Bees A-Buzzing

Yellow flowers in a vase on a window ledge.
Photo submitted.
Posted on: April 26, 2018

Submitted by Lanark County Master Gardeners

I look out the window at Mississippi Lake and think that spring is officially here.  It’s snowing out and the lake is frozen solid, but yes, spring is almost here.

The silver maple buds are almost in bloom and back on February 28 there were two, count them, two snowdrops in bloom. These ephemeral bulbs are the first to flower. That’s why when thinking every fall about which bulbs to buy, you will find that the small minor bulbs are the best value for your dollar. They may be small but make a nice show after a long hard winter like this one; and there is such a good selection to choose from at local garden centres.

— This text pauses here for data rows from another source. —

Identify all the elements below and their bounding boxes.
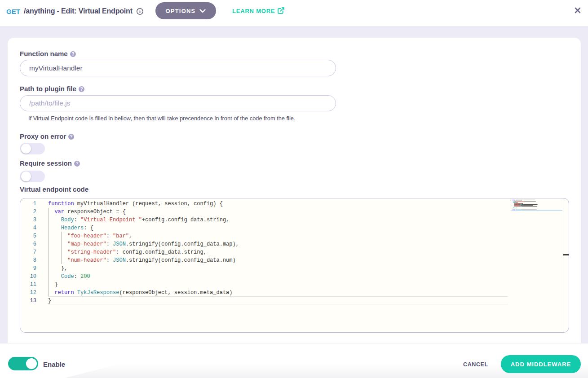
svg-text:?: ? (80, 87, 83, 92)
svg-text:i: i (139, 9, 141, 14)
svg-text:?: ? (70, 134, 73, 139)
svg-text:?: ? (75, 161, 78, 166)
svg-text:?: ? (71, 52, 74, 57)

Some examples of small bulbs to plant every fall are Snowdrops (Galanthus nivalis), Netted Iris (Iris reticulata), which come mostly in shades of blue, and Dwarf Iris (Iris danfordiae) which are mostly yellow. And there is Squill (Silla siberica), which naturalizes itself freely; there is a lawn in Appleton that’s completely blue with Squill every spring.  Don’t forget Crocuses as they come in quite an array of colour, including one of my very favourites, Snakes Head Fritillary (Fritillaria meleagris) which is a mottled mauve colour. Although there are many more, I must mention the Russian Snowdrop (Puschkinia libanotica), white with blue striping. They all do well in flower beds but do even better when planted in the lawn in large groups.

This is a beautiful time of year and I’ve been anticipating it since the fall. So far I haven’t had any bees a-buzzing; if they were out today they would need their snow shovels to get at my snowdrops. But I have no worries, as these spring flowering bulbs will be there for the bees when the time is right.

Paul Pietsch is president of the Carleton Place Horticultural Society and active member of the Lanark County Master Gardeners.